Sam, still dangling over the toilet, looked hurt. “You don’. You thin’ I suck. You tell me alla time.”
“Nuh uh.”
“Yeah huh.” Sam nodded resolutely, his hair hanging like a curtain over his squinting eyes. “Buh I don’ care what you thin’, cause yerma big brother ‘n’ I luv you.” And then he fell back over the toilet and spit up what looked like a fucking half-chewed lime peel.
“Oh. Jesus.” Dean gagged, nauseated now on top of everything else. “Alright kid, let’s find you a bucket or something. Time for bed.”
“Less goda bed,” Sam agreed.
Dean was just stepping into the main room when Sam yanked on the collar of his shirt-the fabric closed around his neck, sending him into a round of spastic coughing that tunneled his vision. Sam stood behind him, clutching him loosely around the chest and somehow holding him up. Dean dangled there, hunched over in Sam’s big giant arms, until the fit was over.
“Deeeen. You gotta wash out!
Sam lifted him off his feet, handling him like he weighed but an ounce, and put him back in the bathroom.
When Dean could see and breathe again, he remembered the glass from the television screen, scattered all over the floor.
“Don’ worry, Dean. Ah got it.”
“Sammy, it’s fine-“
But Sam was already stripping. He pulled his jacket, shirt and undershirt over his head in one swoop-Dean didn’t know where he found the coordination to perform such a feat-and spread it over the glass.
“Don’ wanta hurt yer feet,” Sam said, clearly very pleased with himself. Then he began to remove his pants.
“Sam…” Dean began, but it was useless. His little brother, now completely naked, knelt down on the floor and painstakingly smoothed his jeans and boxers over the remaining pieces of glass.
“There,” Sam said, beaming.
“Good job, Sammy.”
Sam stood, wobbled a moment, then turned inhuman shade of green.
“Bathroom, Sammy.”
Forty-five minutes later Sam was still crying at the toilet. Dean tried to cover him up with a towel, tried to get him to put some clothes back on but Sam refused, quoting over and over some professor he’d had at Stanford, something about prisons being the clothing of the civilized, or maybe it was the other way around.
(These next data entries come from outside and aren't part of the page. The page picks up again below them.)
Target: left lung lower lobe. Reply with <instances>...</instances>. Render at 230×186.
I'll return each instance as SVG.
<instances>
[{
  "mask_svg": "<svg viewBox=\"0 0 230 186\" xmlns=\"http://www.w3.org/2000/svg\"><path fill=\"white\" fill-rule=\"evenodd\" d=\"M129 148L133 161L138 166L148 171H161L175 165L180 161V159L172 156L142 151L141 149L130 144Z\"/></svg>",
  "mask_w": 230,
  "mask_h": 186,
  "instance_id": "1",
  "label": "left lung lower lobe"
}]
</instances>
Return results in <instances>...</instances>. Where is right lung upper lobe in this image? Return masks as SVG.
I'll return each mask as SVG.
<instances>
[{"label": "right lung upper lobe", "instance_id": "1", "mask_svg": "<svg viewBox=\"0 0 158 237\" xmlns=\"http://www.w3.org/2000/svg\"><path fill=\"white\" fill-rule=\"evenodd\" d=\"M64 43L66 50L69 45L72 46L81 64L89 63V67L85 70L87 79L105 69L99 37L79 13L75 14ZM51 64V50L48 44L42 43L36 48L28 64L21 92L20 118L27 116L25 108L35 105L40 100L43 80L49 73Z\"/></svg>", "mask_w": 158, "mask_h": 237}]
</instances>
Sam was painfully dry heaving now, shaking badly from the effort, and Dean didn’t know how much longer he’d be able to deal. He wasn’t exactly angry at Sam-his unbecoming habit of crying while he vomited was like having his little six-year-old brother back again-but Dean’s body was starting to seriously protest that it was being kept awake. Everything was fuzzy around the edges, his teeth were chattering, his back was aching fiercely from sitting on the bathroom floor and his head was pounding, the pain spiking every time Sam screeched “Ah luv you.”
“Come ‘ere,” Sam said, turning from the toilet and stretching out his arms. “Deeen. Yer a fever.”
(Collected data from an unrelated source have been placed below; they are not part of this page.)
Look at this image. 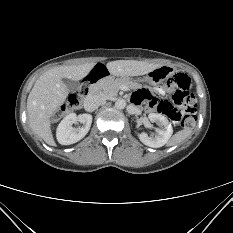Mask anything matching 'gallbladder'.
I'll list each match as a JSON object with an SVG mask.
<instances>
[{"mask_svg":"<svg viewBox=\"0 0 233 233\" xmlns=\"http://www.w3.org/2000/svg\"><path fill=\"white\" fill-rule=\"evenodd\" d=\"M64 84L67 86L70 92H75L79 89V82L71 79L64 78L62 80Z\"/></svg>","mask_w":233,"mask_h":233,"instance_id":"bac80fb5","label":"gallbladder"}]
</instances>
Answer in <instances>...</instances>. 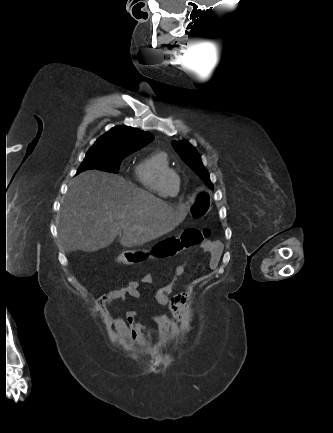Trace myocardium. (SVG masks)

“That’s right, Sammy,” Dean said wearily. “I’m a fever.”
“Wass wrong, Deeen?”
“I’m sick, Sammy.”
“Um sick, too, Deeen. Ah puked everywhere.” Sam pulled him close. “But um sorry. Um sorry I lef’, cause yerma brother ‘n’ I luv you.”
Dean raked the leaves from Sam’s hair, sighing. He couldn’t breathe. He was exhausted. He was trapped in the vice-like hug of his drunken, naked brother.
But it was alright. There was a bottle of Jarritos in the mini-fridge, a bed full of snotty, squishy tissues in the next room, and he had the whole night to plot his revenge.
“I love you too, bro,” Dean answered. “Even tomorrow morning, I love you too.”